In the last section of the book (Chapter Fourteen), there is a fake copyright page which has the following underneath the copyright:

Ô mort, vieux capitaine, il est temps! levons l'ancre! Ce pays nous ennuie, Ô mort! Appareillons! Si le ciel et la mer sont noirs comme de l'encre. Nos cœurs que tu connais sont remplis de rayons!

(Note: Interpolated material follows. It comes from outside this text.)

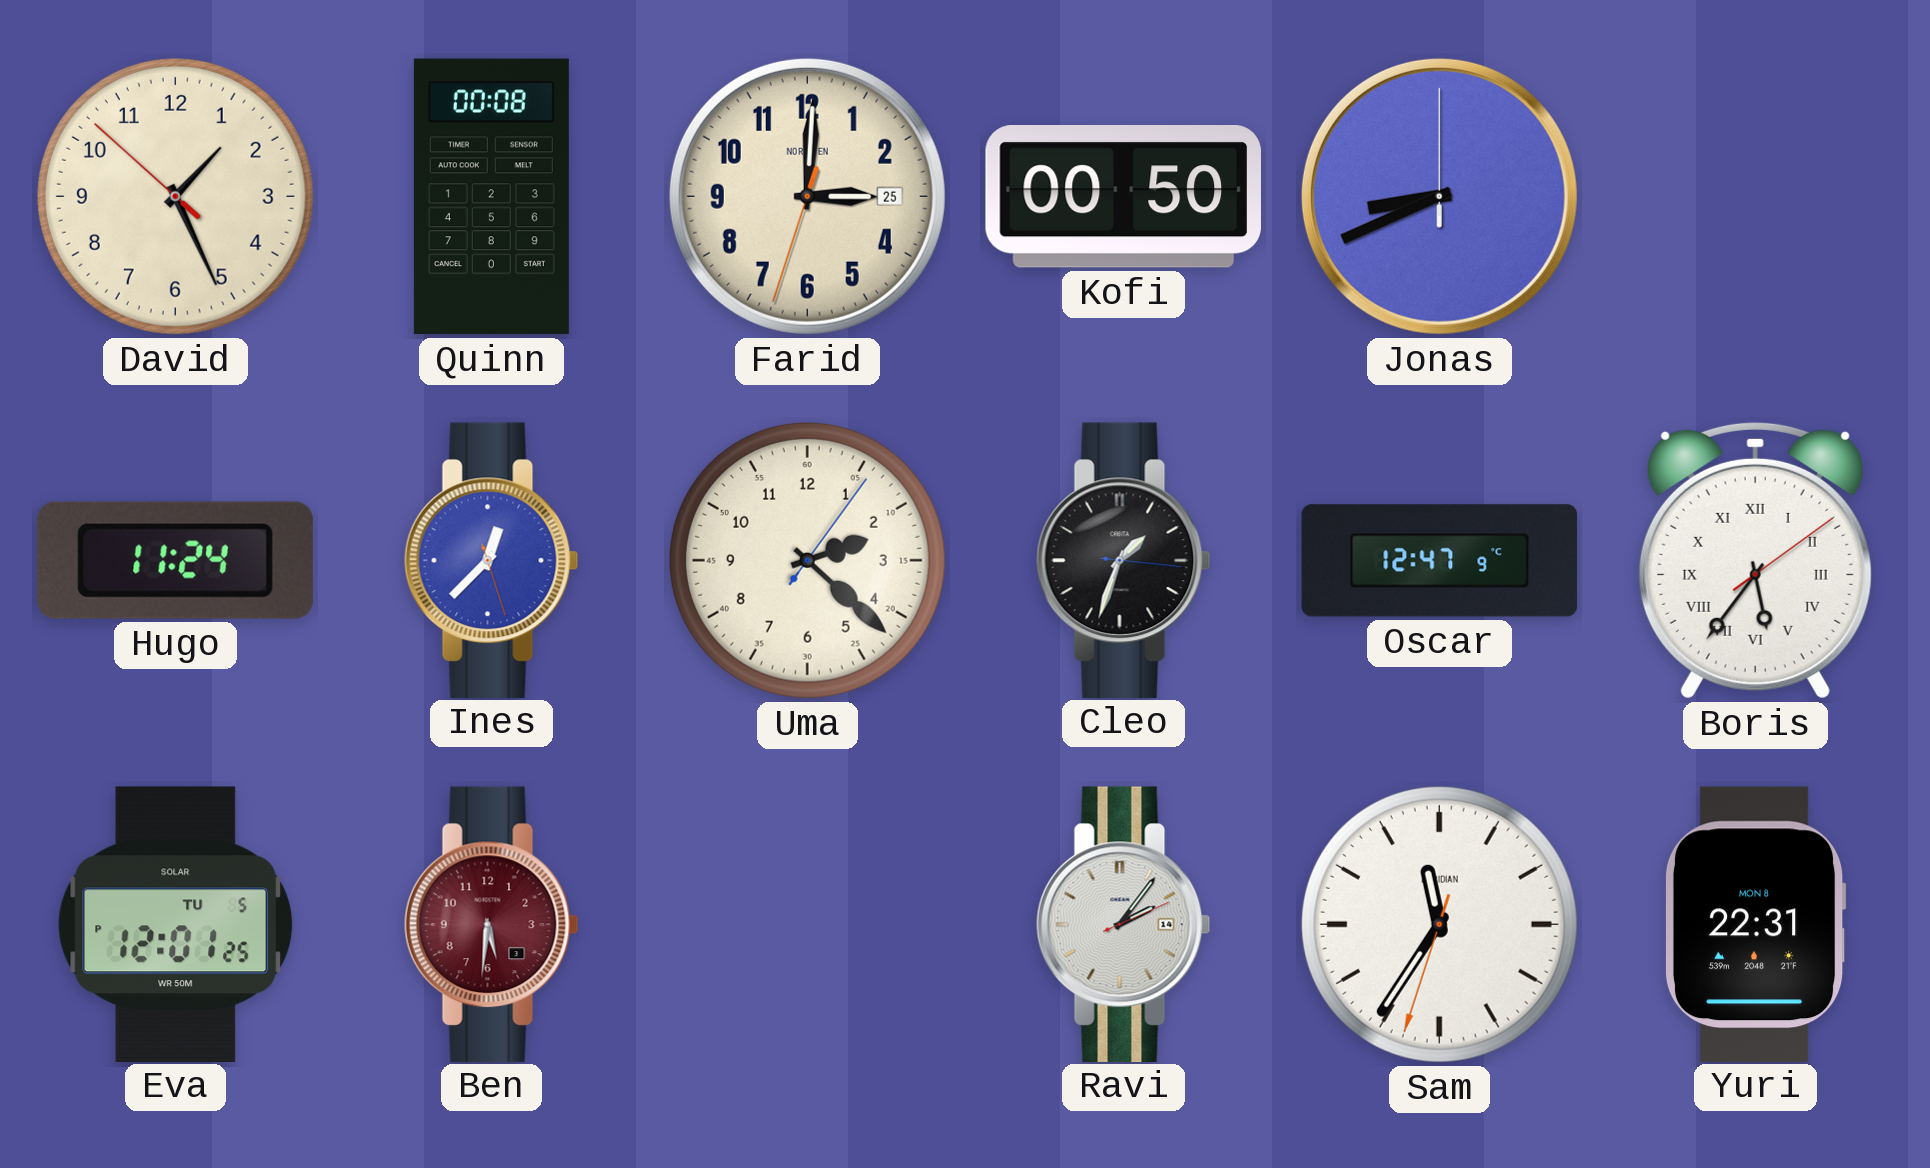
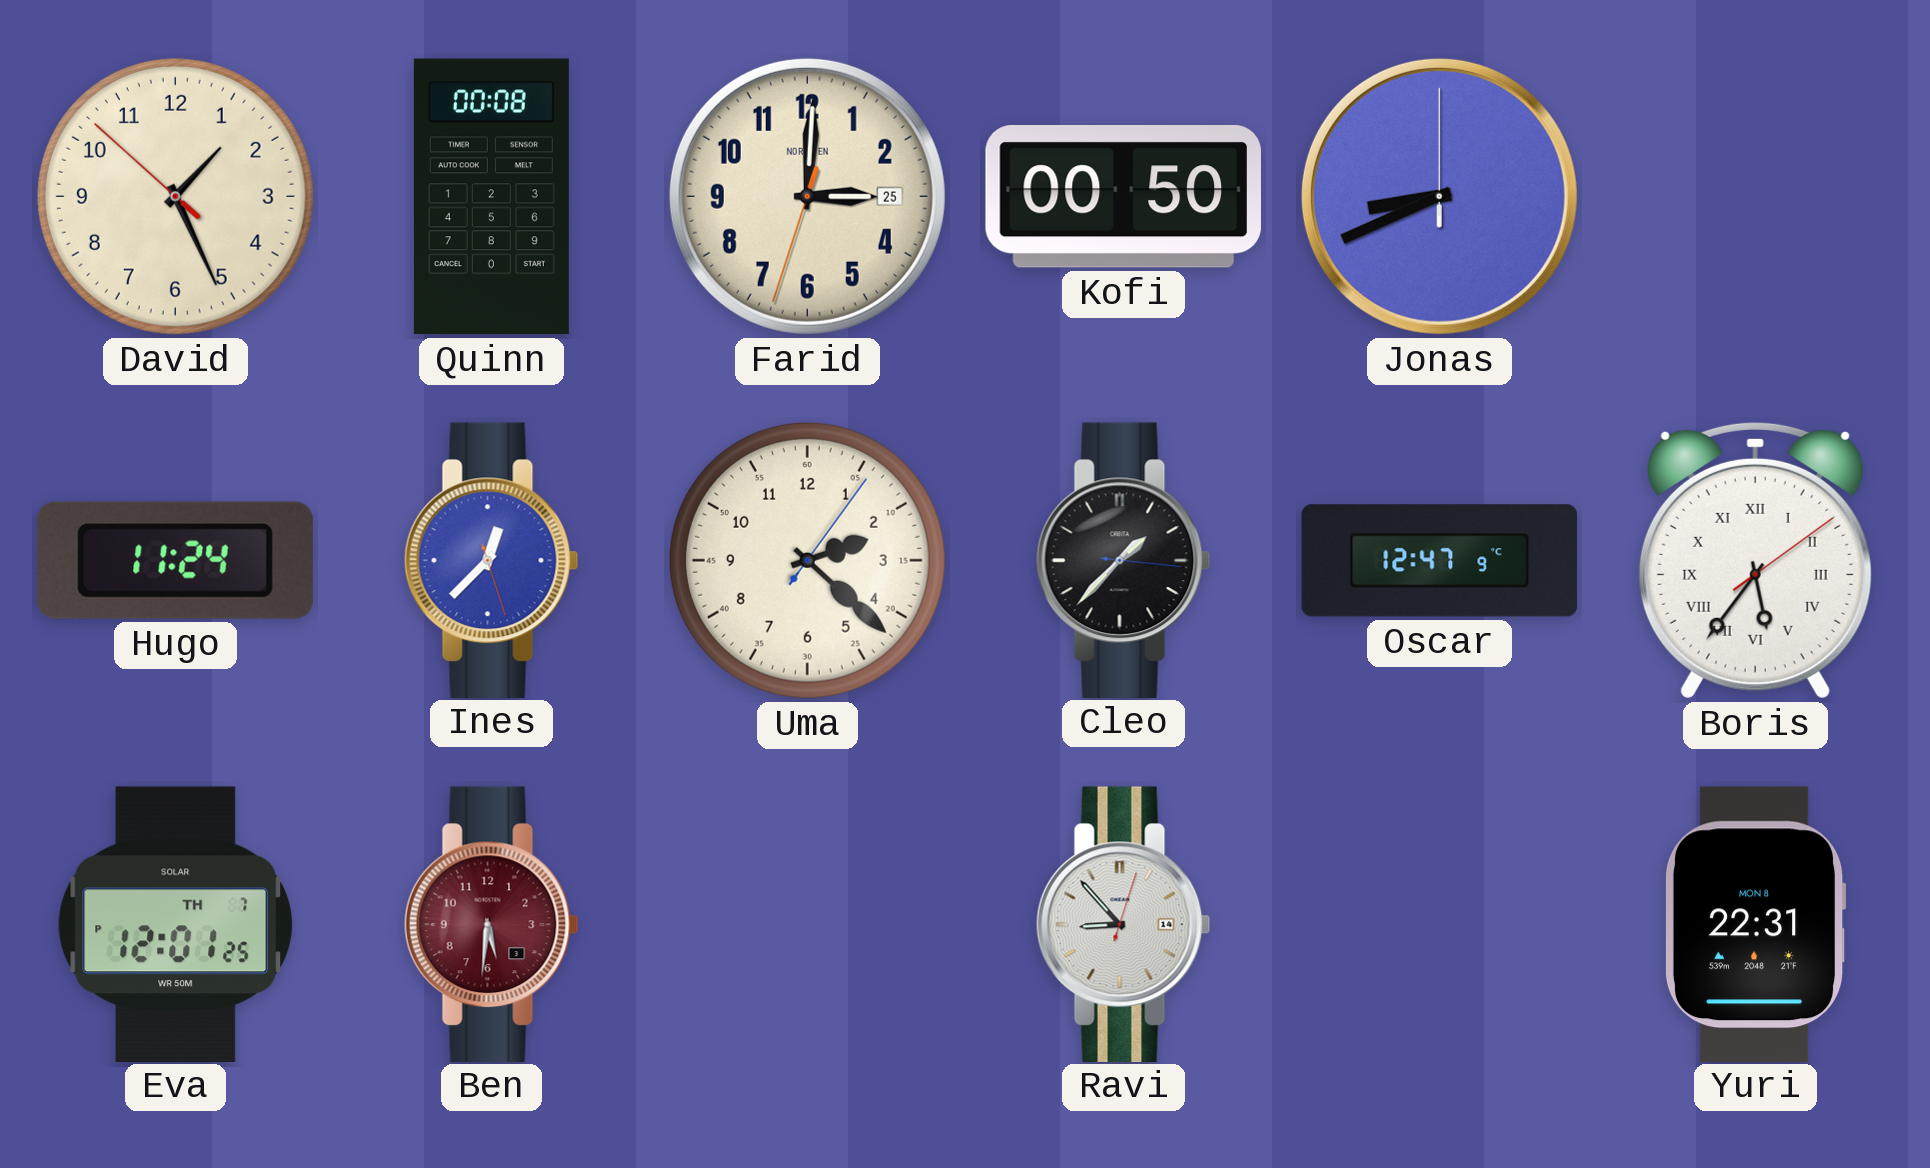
Cleo: 1:33 -> 1:37
Eva date: TU 5 -> TH 7
Ravi: 2:06 -> 8:53
Sam: 11:35 -> none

This is the first verse of the eighth and final part of Charles Baudelaire's poem, "Le Voyage," from Les Fleurs du Mal. It is translated by William Aggeler as follows:

O Death, old captain, it is time! let us lift the anchor! This country wearies us, O Death! Let us set sail! Though the sea and the sky are black as ink, Our hearts which you know well are filled with rays of light! [William Aggeler, "The Flowers of Evil" (Fresno, CA: Academy Library Guild, 1954)]

Cover images

The American cover has the same illustration as the British cover. The only other book in the series to use the same cover picture for both editions is "The Penultimate Peril".

The UK Edition did not contain the correct image for Chapter Two, nor were the final pictures in the book included. This was due to a mix-up in the printing of the British version. New copies have been published with the correct images.